Today also marks the death, in 2015, of Amelia Boynton Robinson, a civil rights leader, educator, and an organizer of the Selma marches.
Reflection:
Dr. Amelia Robinson was asked why she attended the funeral of Sheriff Jim Clark, who authorized the beating of Selma marchers (when she was beaten unconscious). She replied:
“As the Bible says, 'Everybody’s your brother. Love your brother as you do yourself. Do good unto those who do harm to you.' And I look at Jim Clark as I do all of the other racists: Those people may not be totally responsible. Because they are weak and they live according to the way that they were trained. Many of them conceived in the bed of hated, and rocked in the cradle of discrimination. And when people come up like that, you have to blame the background as much as blaming the weakness of them.
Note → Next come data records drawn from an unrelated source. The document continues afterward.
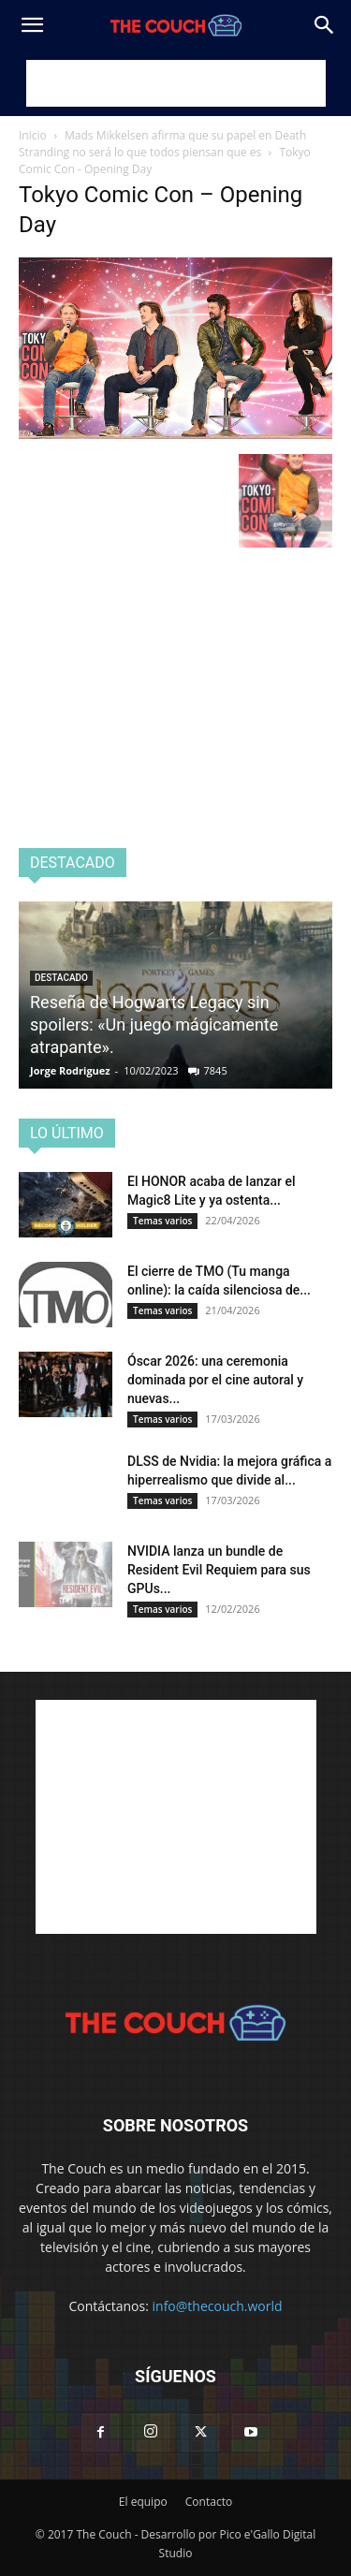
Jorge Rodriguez (70, 1070)
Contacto (208, 2502)
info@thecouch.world (218, 2306)
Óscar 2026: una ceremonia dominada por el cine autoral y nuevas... (215, 1380)
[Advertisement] (176, 83)
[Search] (325, 25)
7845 (215, 1070)
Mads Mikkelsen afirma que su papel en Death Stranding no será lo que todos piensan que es (162, 143)
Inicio (33, 135)
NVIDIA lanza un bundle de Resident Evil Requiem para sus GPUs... (219, 1570)
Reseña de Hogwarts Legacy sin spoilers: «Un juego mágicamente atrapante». (154, 1024)
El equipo (143, 2502)
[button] (32, 25)
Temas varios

And there are so many people who are like that, particularly in the South, they are considered great leaders by the racists, and they succumb to whatever those racists want them to do, they will do it.”
Words from William James appropriate to our times:
“I am against all big organizations as such, national ones first and foremost; against all big successes and big results; and in favor of the eternal forces of truth which always work in the individual and immediately unsuccessful way, under-dogs always, till history comes, after they are long dead, and puts them on top.”
and:
“The hell to be endured hereafter, of which theology tells, is no worse than the hell we make for ourselves in this world by habitually fashioning our characters in the wrong way.”
In The Value of Saintliness, James writes:
“If things are ever to move upward, some one must take the first step, and assume the risk of it. No one who is not willing to try charity, to try non-resistance as the saint is always willing, can tell whether these methods will or will not succeed.”
Prayer: God, help us make the first step, and assume the risk of it. Amen.